Meerespilze, wie diese, die aus dem Ircinia variabilis-Schwamm gewonnen wurden, sind sehr unterschiedlich in ihrem Aussehen.© Z.Paz
Obwohl bisher noch keine positive Rolle von Pilzen mit ihren Wirten im Korallenriff dokumentiert wurde, könnte es durchaus symbiotische Pilze geben, die für die Gesundheit der Korallen wichtig sind. Einige Arten von Meerespilzen könnten die Gesundheit der Korallen unterstützen, indem sie antimikrobielle Verbindungen zur Abwehr von Krankheitserregern produzieren. Ausserdem könnten sie eine Schlüsselrolle beim Austausch und Recycling von Nährstoffen mit Korallen und Algen spielen: «Wir glauben zum Beispiel, dass einige Meerespilze tote Bakterien oder andere Zellen in der Koralle zersetzen und in Nährstoffe für die Koralle und die Algen umwandeln können», sagt Pogoreutz.

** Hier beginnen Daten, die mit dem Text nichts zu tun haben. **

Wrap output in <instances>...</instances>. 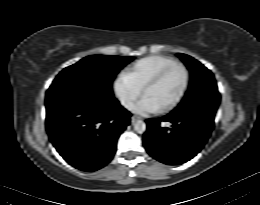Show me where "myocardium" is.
<instances>
[{
    "mask_svg": "<svg viewBox=\"0 0 260 205\" xmlns=\"http://www.w3.org/2000/svg\"><path fill=\"white\" fill-rule=\"evenodd\" d=\"M179 68L181 69L185 74V82L183 85V88L181 89L178 96L171 101L169 104L159 108V111L161 112H168L176 108L185 98L187 95L190 85H191V73L190 70L182 63H174L172 65H169L159 71L157 74H155L143 87L142 93L145 95L148 90H150L152 87H154L156 84H158L170 71L173 69Z\"/></svg>",
    "mask_w": 260,
    "mask_h": 205,
    "instance_id": "obj_1",
    "label": "myocardium"
}]
</instances>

Pharmazeutische und industrielle Anwendungen
Die rasche globale Erwärmung destabilisiert die Korallenriffe jeden Tag mehr und mehr. Deshalb ist die Erforschung der positiven Eigenschaften von Meeresmikroben, einschliesslich Pilzen, so wichtig, denn sie eröffnet neue Perspektiven für die Wiederherstellung der Gesundheit gestresster Korallen. Diese Forschung könnte auch zur Entwicklung neuer Medikamente oder zu industriellen Anwendungen führen, so wie die Forschung an Bakterien zur Herstellung von Probiotika geführt hat.
Die EPFL erforscht die Korallenriffe und ihre symbiotischen Beziehungen zu Mikroorganismen am LGB, das mit einer Sekundärionen-Massenspektrometrie-Ionensonde im Nanobereich (NanoSIMS) ausgestattet ist: «Mit diesem hochmodernen Instrument können wir die symbiotischen Beziehungen mit einer noch nie dagewesenen Auflösung beobachten, da wir tatsächlich einzelne Zellen und subzelluläre Strukturen identifizieren können», sagt Nils Rädecker, Wissenschaftler am LGB. Dank des NanoSIMS werden Rädecker und seine Kolleginnen und Kollegen in der Lage sein, noch weiter zu gehen, um die möglichen unzähligen Interaktionen innerhalb komplexer mariner Tier-Mikroben-Symbiosen zu entdecken.